I don’t want to be all mysterious about it, but we haven’t signed the compromis de vente yet. So, forgive me, but I’d rather not say just yet exactly where it is.
There are some clauses we have had built into the draft compromis that will allow us to walk away from the deal if they don’t work out. One of them is the front of the building.
At the moment, the shop front has an arched window above a stone base.
I explained to the architect that we want to take out that base and fit folding doors. We figure that during the summer, people can then sit in the doorway and feel that they are outside but be in the cool of the building.
There will be chairs and tables in the street too, of course.

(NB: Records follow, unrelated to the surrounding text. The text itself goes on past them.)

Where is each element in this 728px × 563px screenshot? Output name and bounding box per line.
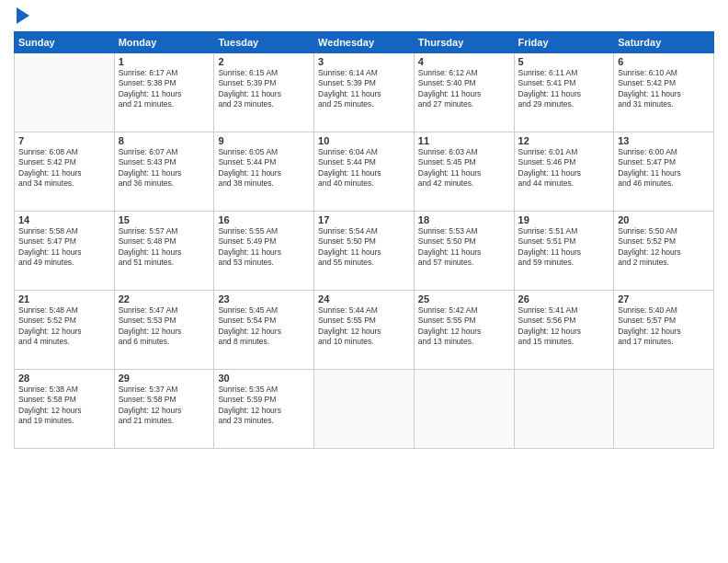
calendar-cell: 6Sunrise: 6:10 AMSunset: 5:42 PMDaylight…	[614, 53, 714, 132]
calendar-cell: 26Sunrise: 5:41 AMSunset: 5:56 PMDayligh…	[514, 291, 614, 370]
calendar-cell: 13Sunrise: 6:00 AMSunset: 5:47 PMDayligh…	[614, 132, 714, 212]
day-info: Sunrise: 5:51 AMSunset: 5:51 PMDaylight:…	[518, 226, 610, 269]
day-info: Sunrise: 6:11 AMSunset: 5:41 PMDaylight:…	[518, 68, 610, 110]
day-info: Sunrise: 5:35 AMSunset: 5:59 PMDaylight:…	[218, 385, 310, 427]
day-number: 8	[119, 135, 210, 146]
day-number: 6	[618, 56, 710, 67]
day-number: 17	[318, 214, 410, 225]
calendar-cell: 30Sunrise: 5:35 AMSunset: 5:59 PMDayligh…	[214, 370, 314, 449]
page: SundayMondayTuesdayWednesdayThursdayFrid…	[0, 0, 728, 563]
calendar-week-row: 21Sunrise: 5:48 AMSunset: 5:52 PMDayligh…	[15, 291, 714, 370]
calendar-cell	[614, 370, 714, 449]
day-number: 1	[119, 56, 210, 67]
header	[14, 9, 714, 24]
day-number: 11	[418, 135, 510, 146]
weekday-header: Monday	[114, 32, 214, 53]
calendar-cell: 5Sunrise: 6:11 AMSunset: 5:41 PMDaylight…	[514, 53, 614, 132]
weekday-header: Sunday	[15, 32, 115, 53]
calendar-cell	[414, 370, 514, 449]
day-number: 25	[418, 293, 510, 304]
calendar-cell: 27Sunrise: 5:40 AMSunset: 5:57 PMDayligh…	[614, 291, 714, 370]
calendar-cell: 22Sunrise: 5:47 AMSunset: 5:53 PMDayligh…	[114, 291, 214, 370]
weekday-header: Saturday	[614, 32, 714, 53]
day-info: Sunrise: 5:37 AMSunset: 5:58 PMDaylight:…	[119, 385, 210, 427]
day-number: 5	[518, 56, 610, 67]
day-number: 30	[218, 373, 310, 384]
day-number: 10	[318, 135, 410, 146]
calendar-cell: 15Sunrise: 5:57 AMSunset: 5:48 PMDayligh…	[114, 212, 214, 291]
calendar-cell	[514, 370, 614, 449]
weekday-header: Wednesday	[314, 32, 415, 53]
calendar-week-row: 28Sunrise: 5:38 AMSunset: 5:58 PMDayligh…	[15, 370, 714, 449]
calendar-cell: 21Sunrise: 5:48 AMSunset: 5:52 PMDayligh…	[15, 291, 115, 370]
day-number: 22	[119, 293, 210, 304]
calendar-cell: 11Sunrise: 6:03 AMSunset: 5:45 PMDayligh…	[414, 132, 514, 212]
day-info: Sunrise: 6:17 AMSunset: 5:38 PMDaylight:…	[119, 68, 210, 110]
day-number: 3	[318, 56, 410, 67]
day-info: Sunrise: 5:53 AMSunset: 5:50 PMDaylight:…	[418, 226, 510, 269]
day-info: Sunrise: 5:40 AMSunset: 5:57 PMDaylight:…	[618, 305, 710, 348]
day-number: 23	[218, 293, 310, 304]
calendar-week-row: 7Sunrise: 6:08 AMSunset: 5:42 PMDaylight…	[15, 132, 714, 212]
day-info: Sunrise: 6:04 AMSunset: 5:44 PMDaylight:…	[318, 147, 410, 190]
day-info: Sunrise: 5:58 AMSunset: 5:47 PMDaylight:…	[18, 226, 110, 269]
day-info: Sunrise: 5:50 AMSunset: 5:52 PMDaylight:…	[618, 226, 710, 269]
day-info: Sunrise: 6:00 AMSunset: 5:47 PMDaylight:…	[618, 147, 710, 190]
calendar-cell: 9Sunrise: 6:05 AMSunset: 5:44 PMDaylight…	[214, 132, 314, 212]
day-info: Sunrise: 5:54 AMSunset: 5:50 PMDaylight:…	[318, 226, 410, 269]
day-number: 21	[18, 293, 110, 304]
calendar-cell: 10Sunrise: 6:04 AMSunset: 5:44 PMDayligh…	[314, 132, 415, 212]
day-info: Sunrise: 6:10 AMSunset: 5:42 PMDaylight:…	[618, 68, 710, 110]
calendar-cell: 29Sunrise: 5:37 AMSunset: 5:58 PMDayligh…	[114, 370, 214, 449]
day-number: 15	[119, 214, 210, 225]
day-number: 16	[218, 214, 310, 225]
day-info: Sunrise: 6:05 AMSunset: 5:44 PMDaylight:…	[218, 147, 310, 190]
calendar-cell: 12Sunrise: 6:01 AMSunset: 5:46 PMDayligh…	[514, 132, 614, 212]
calendar-cell: 28Sunrise: 5:38 AMSunset: 5:58 PMDayligh…	[15, 370, 115, 449]
day-info: Sunrise: 5:41 AMSunset: 5:56 PMDaylight:…	[518, 305, 610, 348]
calendar-cell: 3Sunrise: 6:14 AMSunset: 5:39 PMDaylight…	[314, 53, 415, 132]
day-number: 7	[18, 135, 110, 146]
day-info: Sunrise: 5:48 AMSunset: 5:52 PMDaylight:…	[18, 305, 110, 348]
calendar-cell: 2Sunrise: 6:15 AMSunset: 5:39 PMDaylight…	[214, 53, 314, 132]
calendar-cell: 23Sunrise: 5:45 AMSunset: 5:54 PMDayligh…	[214, 291, 314, 370]
calendar-cell: 25Sunrise: 5:42 AMSunset: 5:55 PMDayligh…	[414, 291, 514, 370]
day-info: Sunrise: 5:44 AMSunset: 5:55 PMDaylight:…	[318, 305, 410, 348]
calendar-cell	[15, 53, 115, 132]
day-info: Sunrise: 6:15 AMSunset: 5:39 PMDaylight:…	[218, 68, 310, 110]
day-info: Sunrise: 5:57 AMSunset: 5:48 PMDaylight:…	[119, 226, 210, 269]
calendar-cell: 18Sunrise: 5:53 AMSunset: 5:50 PMDayligh…	[414, 212, 514, 291]
day-info: Sunrise: 6:14 AMSunset: 5:39 PMDaylight:…	[318, 68, 410, 110]
day-number: 4	[418, 56, 510, 67]
day-info: Sunrise: 5:47 AMSunset: 5:53 PMDaylight:…	[119, 305, 210, 348]
day-number: 19	[518, 214, 610, 225]
logo	[14, 9, 29, 24]
calendar-cell: 14Sunrise: 5:58 AMSunset: 5:47 PMDayligh…	[15, 212, 115, 291]
day-info: Sunrise: 5:45 AMSunset: 5:54 PMDaylight:…	[218, 305, 310, 348]
day-info: Sunrise: 6:08 AMSunset: 5:42 PMDaylight:…	[18, 147, 110, 190]
day-number: 9	[218, 135, 310, 146]
day-info: Sunrise: 6:01 AMSunset: 5:46 PMDaylight:…	[518, 147, 610, 190]
day-info: Sunrise: 6:07 AMSunset: 5:43 PMDaylight:…	[119, 147, 210, 190]
day-number: 24	[318, 293, 410, 304]
weekday-header: Tuesday	[214, 32, 314, 53]
day-number: 28	[18, 373, 110, 384]
calendar-cell: 24Sunrise: 5:44 AMSunset: 5:55 PMDayligh…	[314, 291, 415, 370]
day-number: 18	[418, 214, 510, 225]
calendar-cell: 19Sunrise: 5:51 AMSunset: 5:51 PMDayligh…	[514, 212, 614, 291]
calendar-week-row: 14Sunrise: 5:58 AMSunset: 5:47 PMDayligh…	[15, 212, 714, 291]
logo-arrow-icon	[17, 7, 29, 24]
calendar-cell	[314, 370, 415, 449]
calendar-cell: 7Sunrise: 6:08 AMSunset: 5:42 PMDaylight…	[15, 132, 115, 212]
day-number: 13	[618, 135, 710, 146]
day-number: 26	[518, 293, 610, 304]
day-number: 20	[618, 214, 710, 225]
calendar-cell: 1Sunrise: 6:17 AMSunset: 5:38 PMDaylight…	[114, 53, 214, 132]
calendar-cell: 8Sunrise: 6:07 AMSunset: 5:43 PMDaylight…	[114, 132, 214, 212]
calendar-cell: 20Sunrise: 5:50 AMSunset: 5:52 PMDayligh…	[614, 212, 714, 291]
weekday-header: Friday	[514, 32, 614, 53]
calendar-cell: 17Sunrise: 5:54 AMSunset: 5:50 PMDayligh…	[314, 212, 415, 291]
calendar-cell: 16Sunrise: 5:55 AMSunset: 5:49 PMDayligh…	[214, 212, 314, 291]
day-number: 27	[618, 293, 710, 304]
day-info: Sunrise: 6:03 AMSunset: 5:45 PMDaylight:…	[418, 147, 510, 190]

However, the architect saw things differently – cue the air-sucking. His primary role is to make sure that the beauty of the village is maintained.
“You’ll need to keep the arch,” he said after a long pause.
But folding doors with individual panels of different heights simply won’t work. So I suggested inserting a plinth horizontally beneath the arch of the window instead, which would allow folding doors beneath.
He didn’t like the sound of that. We talked through some other options, including a complicated one that involved taking out the arch to create a square space.
He realised that we were running out of possibilities and I could see he wanted to help. In the end – and much to my relief – he smiled and agreed to the plinth idea, with folding doors beneath.
“What colour will the door frames and plinth be?” he asked.
That’s something we hadn’t given any thought to. We haven’t even got a name for the business yet, so we certainly haven’t started contemplating colours.
But the mairie promptly sent me the official town colour palette. This shade or that shade is a rather nice problem to have… and one that helped me sleep very soundly when I got home on Tuesday.